The durability of UNLFW will also depend on the patronage of external actors, both states and non-states. If the alliance is able to forge deep links with the PLA and its intelligence agencies, which is it is currently positively yielding, then it will certainly emerge as a military force to be reckoned with. Further, if the Chinese political establishment offers open political support for UNLFW’s struggle, which will depend on geo-political events concerning the Sino-American rivalry in the broader Asian theatre, then its survival is guaranteed. The alliance will move to create as many allies – strategic and non-strategic – as possible in Myanmar, Bangladesh, Pakistan and beyond. Although it might superficially appear as if the alliance is acting as a proxy to any state, in reality it will be driven by its own agenda.
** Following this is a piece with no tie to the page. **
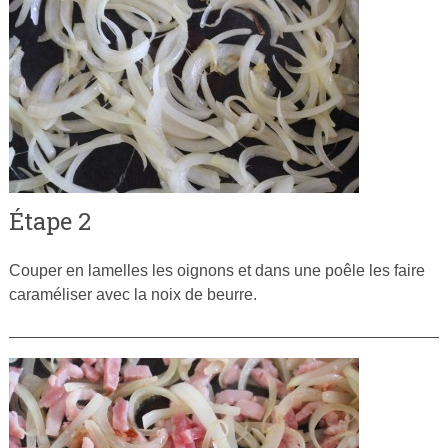
Étape 2
Couper en lamelles les oignons et dans une poêle les faire
caraméliser avec la noix de beurre.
Amid the whirlpool of political-military conflicts between UNLFW and the Indian establishment, it is the people of the region who will have to bear the brunt of the conflict. As in the past, today they find themselves being circumstantially placed between the devil and the deep blue sea; between a local insurgency and counter-terrorism reprisals. Over the six decades of India’s independence, the natives of the Northeast region have been significantly Indianized, however are not as yet fully Indianized. Until that happens, divisive conflicts will intermittently continue.
Hriday Ch. Sarma is a PhD Candidate in the Energy Studies Program at Jawaharlal Nehru University, New Delhi.